>>

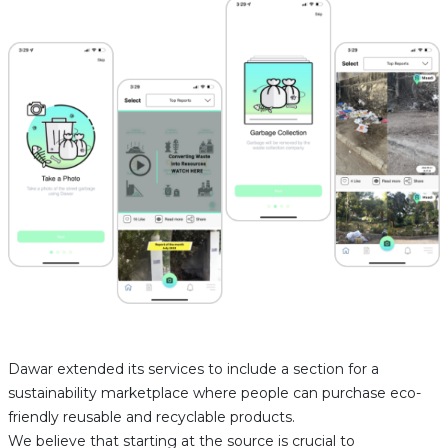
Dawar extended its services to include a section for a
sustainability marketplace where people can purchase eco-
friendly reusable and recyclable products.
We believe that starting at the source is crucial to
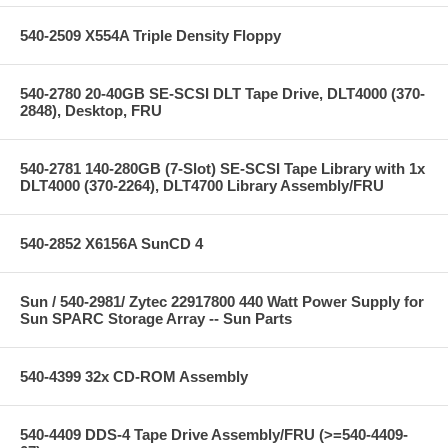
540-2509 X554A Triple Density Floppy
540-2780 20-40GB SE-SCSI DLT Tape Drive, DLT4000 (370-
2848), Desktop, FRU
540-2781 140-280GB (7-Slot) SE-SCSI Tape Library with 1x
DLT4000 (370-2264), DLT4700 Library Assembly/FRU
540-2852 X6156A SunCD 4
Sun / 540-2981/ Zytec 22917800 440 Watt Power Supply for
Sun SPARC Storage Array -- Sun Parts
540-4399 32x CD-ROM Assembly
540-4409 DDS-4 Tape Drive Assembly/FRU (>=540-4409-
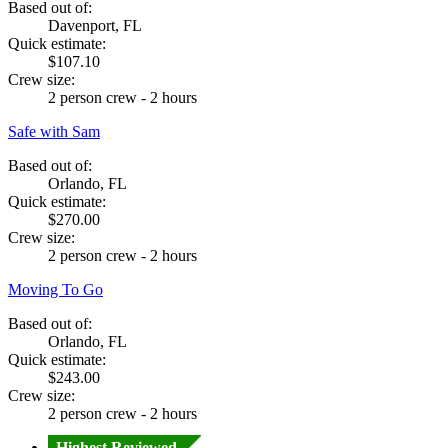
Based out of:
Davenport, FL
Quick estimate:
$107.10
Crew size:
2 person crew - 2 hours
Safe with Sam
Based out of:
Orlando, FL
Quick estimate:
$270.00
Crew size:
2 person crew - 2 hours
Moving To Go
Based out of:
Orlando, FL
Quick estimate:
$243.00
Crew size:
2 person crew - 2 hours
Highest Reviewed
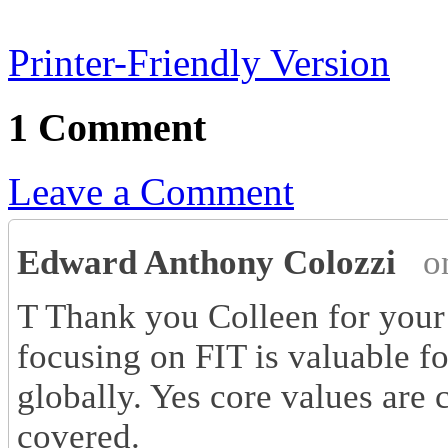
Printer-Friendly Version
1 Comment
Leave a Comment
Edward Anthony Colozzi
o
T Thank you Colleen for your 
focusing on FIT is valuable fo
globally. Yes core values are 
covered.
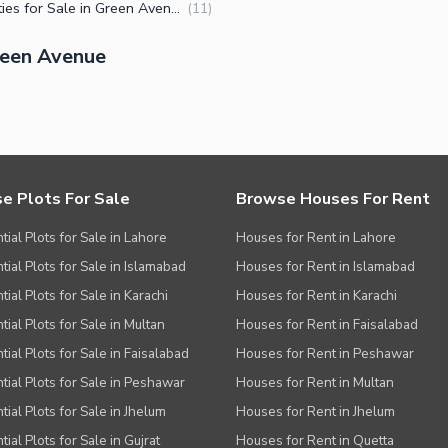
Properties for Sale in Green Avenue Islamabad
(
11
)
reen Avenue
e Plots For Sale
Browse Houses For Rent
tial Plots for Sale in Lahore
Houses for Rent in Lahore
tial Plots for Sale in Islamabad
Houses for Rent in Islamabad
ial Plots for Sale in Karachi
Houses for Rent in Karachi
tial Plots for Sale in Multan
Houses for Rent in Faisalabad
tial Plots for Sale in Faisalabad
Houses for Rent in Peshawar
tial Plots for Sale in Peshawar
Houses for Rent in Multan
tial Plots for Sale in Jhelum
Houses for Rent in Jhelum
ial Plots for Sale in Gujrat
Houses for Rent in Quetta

<<

TASK DESCRIPTION: Pictures appear in the records above. Output everything except them, exactly.

ANSWER BOX:
Dawar extended its services to include a section for a
sustainability marketplace where people can purchase eco-
friendly reusable and recyclable products.
We believe that starting at the source is crucial to
540-2509 X554A Triple Density Floppy
540-2780 20-40GB SE-SCSI DLT Tape Drive, DLT4000 (370-
2848), Desktop, FRU
540-2781 140-280GB (7-Slot) SE-SCSI Tape Library with 1x
DLT4000 (370-2264), DLT4700 Library Assembly/FRU
540-2852 X6156A SunCD 4
Sun / 540-2981/ Zytec 22917800 440 Watt Power Supply for
Sun SPARC Storage Array -- Sun Parts
540-4399 32x CD-ROM Assembly
540-4409 DDS-4 Tape Drive Assembly/FRU (>=540-4409-
Based out of:
Davenport, FL
Quick estimate:
$107.10
Crew size:
2 person crew - 2 hours
Safe with Sam
Based out of:
Orlando, FL
Quick estimate:
$270.00
Crew size:
2 person crew - 2 hours
Moving To Go
Based out of:
Orlando, FL
Quick estimate:
$243.00
Crew size:
2 person crew - 2 hours
Highest Reviewed
Printer-Friendly Version
1 Comment
Leave a Comment
Edward Anthony Colozzi
o
T Thank you Colleen for your 
focusing on FIT is valuable fo
globally. Yes core values are 
covered.
Properties for Sale in Green Avenue Islamabad
(
11
)
reen Avenue
e Plots For Sale
Browse Houses For Rent
tial Plots for Sale in Lahore
Houses for Rent in Lahore
tial Plots for Sale in Islamabad
Houses for Rent in Islamabad
ial Plots for Sale in Karachi
Houses for Rent in Karachi
tial Plots for Sale in Multan
Houses for Rent in Faisalabad
tial Plots for Sale in Faisalabad
Houses for Rent in Peshawar
tial Plots for Sale in Peshawar
Houses for Rent in Multan
tial Plots for Sale in Jhelum
Houses for Rent in Jhelum
ial Plots for Sale in Gujrat
Houses for Rent in Quetta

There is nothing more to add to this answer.